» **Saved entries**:

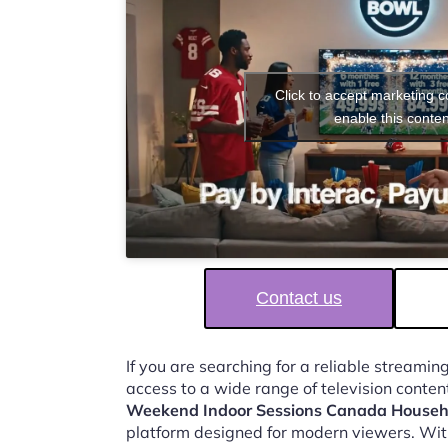
Click to accept marketing 
enable this conten
Contact us
If you are searching for a reliable streaming
access to a wide range of television conten
Weekend Indoor Sessions Canada Househ
platform designed for modern viewers. Wit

» **Problem statement**: Return only the lines running from the line with "Weekend Indoor Sessions Canada Househ" to the last line of the records, both included, exactly as written.

» **Exercise solution**:
Weekend Indoor Sessions Canada Househ
platform designed for modern viewers. Wit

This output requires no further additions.